Dr. Mario · 2010-09-10 13:48

Yeah. Anyways, you may want to watch the way COG take bites onto the math data (such as wait / run threads) so you would get the best idea of how it will handle the floating point, in three favors of machine codes, before taking it for granted. Few things to take note.

John Abshier · 2010-09-10 14:27

Jonathan, there is not enough information to make a choice. How much faster? Users will be calling it from Spin so test code could be:

start := cnt
a := f.FSin(b)
end := cnt

and report start - end for new and old versions.

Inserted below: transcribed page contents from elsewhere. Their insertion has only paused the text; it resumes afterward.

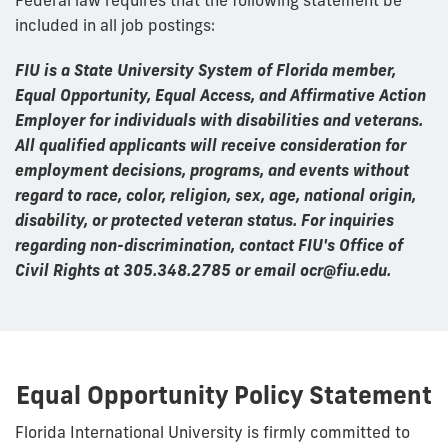
included in all job postings:
FIU is a State University System of Florida member,
Equal Opportunity, Equal Access, and Affirmative Action
Employer for individuals with disabilities and veterans.
All qualified applicants will receive consideration for
employment decisions, programs, and events without
regard to race, color, religion, sex, age, national origin,
disability, or protected veteran status. For inquiries
regarding non-discrimination, contact FIU's Office of
Civil Rights at 305.348.2785 or email ocr@fiu.edu.
Equal Opportunity Policy Statement
Florida International University is firmly committed to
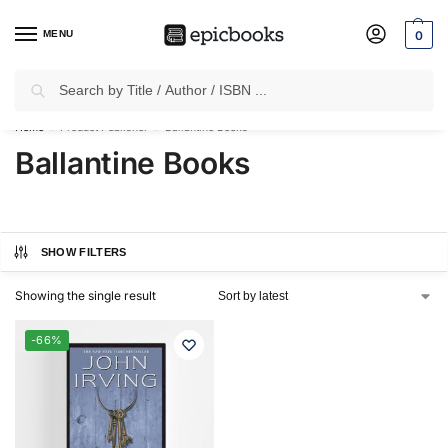
MENU
0
Search
✈
Free Shipping
on all Prepaid Orders Worth
₹1999 & Above.
Home
Product Publisher
Ballantine Books
/
/
Ballantine Books
SHOW FILTERS
Showing the single result
-66%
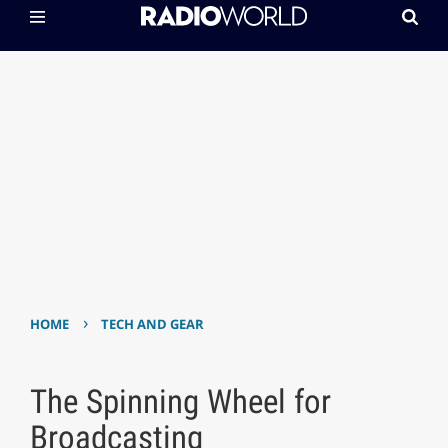
›
HOME
TECH AND GEAR
The Spinning Wheel for
Broadcasting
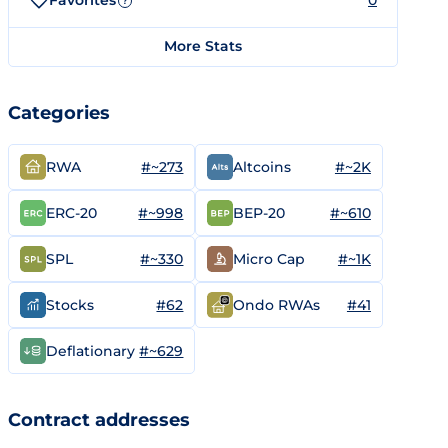
Favorites
0
?
More Stats
Categories
#~273
#~2K
RWA
Altcoins
#~998
#~610
ERC-20
BEP-20
#~330
#~1K
SPL
Micro Cap
#62
#41
Stocks
Ondo RWAs
#~629
Deflationary
Contract addresses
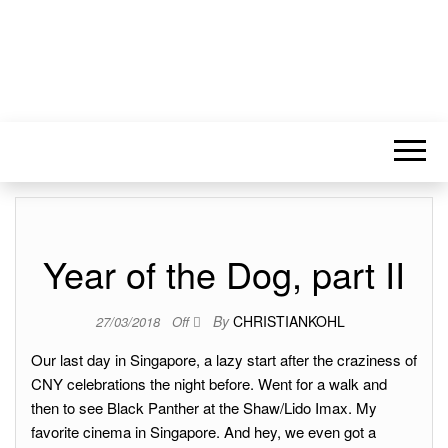
Year of the Dog, part II
By
CHRISTIANKOHL
27/03/2018
Off
Our last day in Singapore, a lazy start after the craziness of
CNY celebrations the night before. Went for a walk and
then to see Black Panther at the Shaw/Lido Imax. My
favorite cinema in Singapore. And hey, we even got a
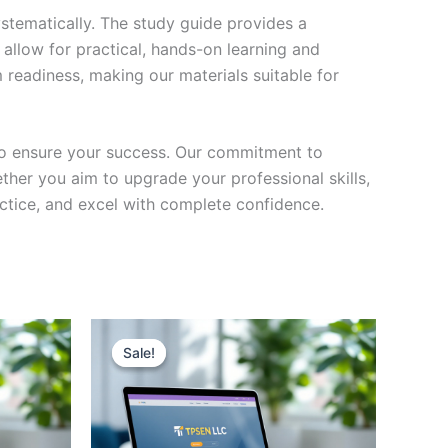
stematically. The study guide provides a
 allow for practical, hands-on learning and
 readiness, making our materials suitable for
to ensure your success. Our commitment to
her you aim to upgrade your professional skills,
actice, and excel with complete confidence.
Sale!
Sale!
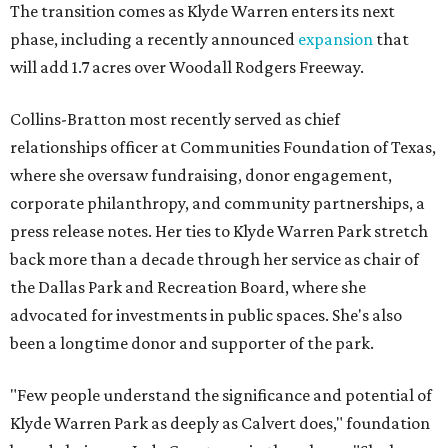
The transition comes as Klyde Warren enters its next
phase, including a recently announced
expansion
that
will add 1.7 acres over Woodall Rodgers Freeway.
Collins-Bratton most recently served as chief
relationships officer at Communities Foundation of Texas,
where she oversaw fundraising, donor engagement,
corporate philanthropy, and community partnerships, a
press release notes. Her ties to Klyde Warren Park stretch
back more than a decade through her service as chair of
the Dallas Park and Recreation Board, where she
advocated for investments in public spaces. She's also
been a longtime donor and supporter of the park.
"Few people understand the significance and potential of
Klyde Warren Park as deeply as Calvert does," foundation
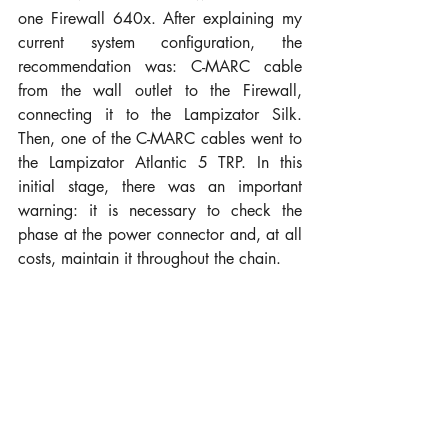
one Firewall 640x. After explaining my 
current system configuration, the 
recommendation was: C-MARC cable 
from the wall outlet to the Firewall, 
connecting it to the Lampizator Silk. 
Then, one of the C-MARC cables went to 
the Lampizator Atlantic 5 TRP. In this 
initial stage, there was an important 
warning: it is necessary to check the 
phase at the power connector and, at all 
costs, maintain it throughout the chain.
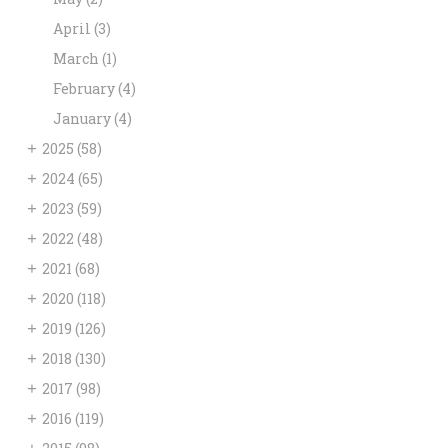
April
(3)
March
(1)
February
(4)
January
(4)
+
2025
(58)
+
2024
(65)
+
2023
(59)
+
2022
(48)
+
2021
(68)
+
2020
(118)
+
2019
(126)
+
2018
(130)
+
2017
(98)
+
2016
(119)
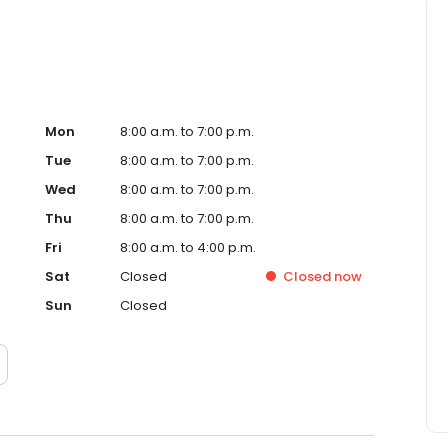
Mon
8:00 a.m. to 7:00 p.m.
Tue
8:00 a.m. to 7:00 p.m.
Wed
8:00 a.m. to 7:00 p.m.
Thu
8:00 a.m. to 7:00 p.m.
Fri
8:00 a.m. to 4:00 p.m.
Sat
Closed
Closed
now
Sun
Closed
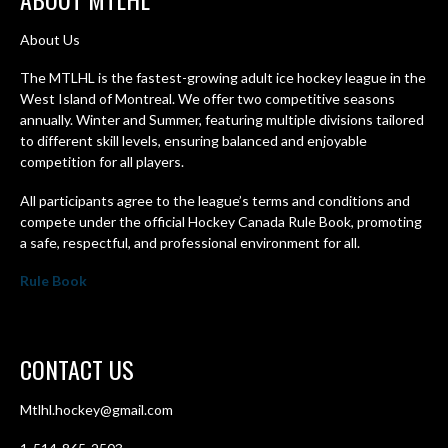
About Us
The MTLHL is the fastest-growing adult ice hockey league in the
West Island of Montreal. We offer two competitive seasons
annually. Winter and Summer, featuring multiple divisions tailored
to different skill levels, ensuring balanced and enjoyable
competition for all players.
All participants agree to the league’s terms and conditions and
compete under the official Hockey Canada Rule Book, promoting
a safe, respectful, and professional environment for all.
Rule Book
CONTACT US
Mtlhl.hockey@gmail.com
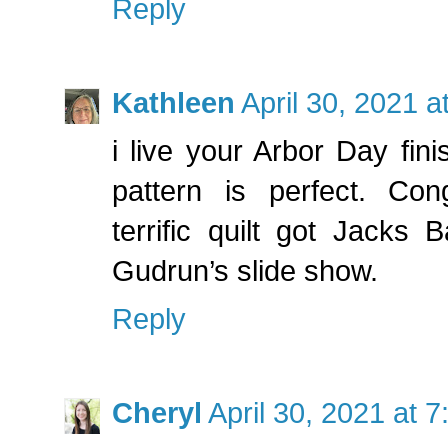
Reply
Kathleen
April 30, 2021 
i live your Arbor Day fini
pattern is perfect. Con
terrific quilt got Jacks 
Gudrun’s slide show.
Reply
Cheryl
April 30, 2021 at 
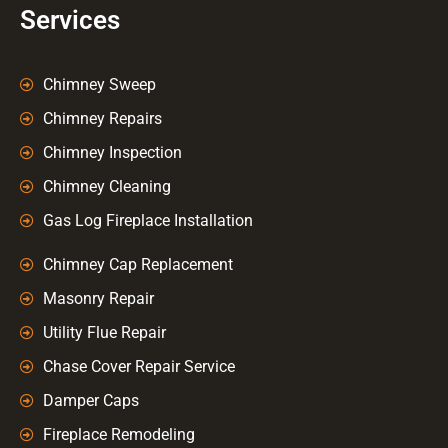
Services
Chimney Sweep
Chimney Repairs
Chimney Inspection
Chimney Cleaning
Gas Log Fireplace Installation
Chimney Cap Replacement
Masonry Repair
Utility Flue Repair
Chase Cover Repair Service
Damper Caps
Fireplace Remodeling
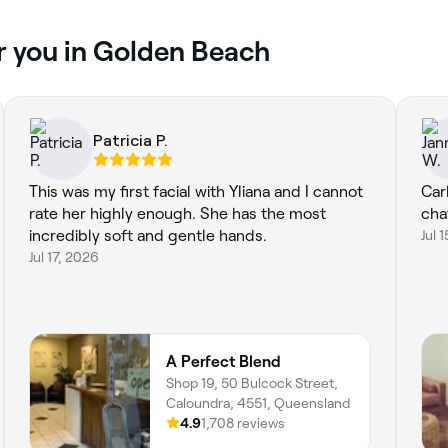
r you in Golden Beach
Patricia P.
This was my first facial with Yliana and I cannot
Car
rate her highly enough. She has the most
cha
incredibly soft and gentle hands.
Jul 
Jul 17, 2026
A Perfect Blend
Shop 19, 50 Bulcock Street,
Caloundra, 4551, Queensland
4.9
1,708 reviews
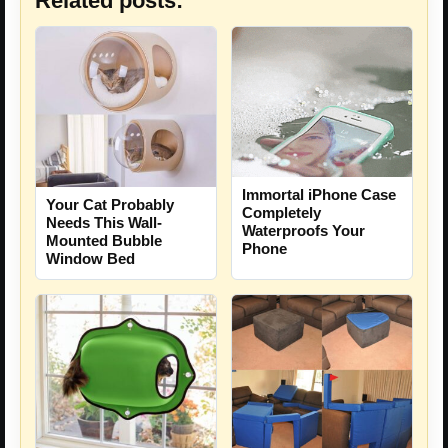
Related posts:
Immortal iPhone Case
Your Cat Probably
Completely
Needs This Wall-
Waterproofs Your
Mounted Bubble
Phone
Window Bed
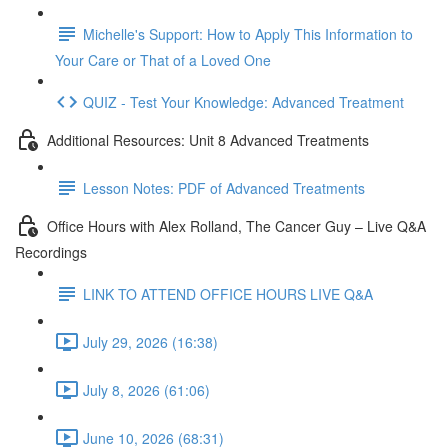
Michelle's Support: How to Apply This Information to
Your Care or That of a Loved One
QUIZ - Test Your Knowledge: Advanced Treatment
Additional Resources: Unit 8 Advanced Treatments
Lesson Notes: PDF of Advanced Treatments
Office Hours with Alex Rolland, The Cancer Guy – Live Q&A
Recordings
LINK TO ATTEND OFFICE HOURS LIVE Q&A
July 29, 2026 (16:38)
July 8, 2026 (61:06)
June 10, 2026 (68:31)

How small is "tiny"? 0.1 degrees, 0.01, 0.001? For me 1e-10 is zero.

John Abshier

max72 · 2010-09-10 14:35

Just wondering..
I'm using trig functions for navigation with GPS.
At the moment I'm using an integer solution.
In my case I usually need an approximate set of funtions (heading, VMG function can accept a lower precision than a cross track, due to error propagation).
Would it be possible to implement a fast and dirty set of trigs and a set of accurate but slow, and use them accordingly with the needs?
Massimo

lonesock · 2010-09-10 14:46

@Dr.M: Yep. Memory access and threading issues are definitely different for Prop vs. PCs.

@John: ~ 2x faster. Sin and Cos go from about 7100 counts to 3900 counts, and Tan goes from ~13400 to ~6000 counts. However I'm also thinking of Zog calling, not just Spin calling. Sin(t) goes to 0 for t (in radians) smaller than ~ 1e-7 (which makes sense given a 23-bit mantissa). It would be fairly easy to special case, but it won't increase the accuracy over the rest of the input range.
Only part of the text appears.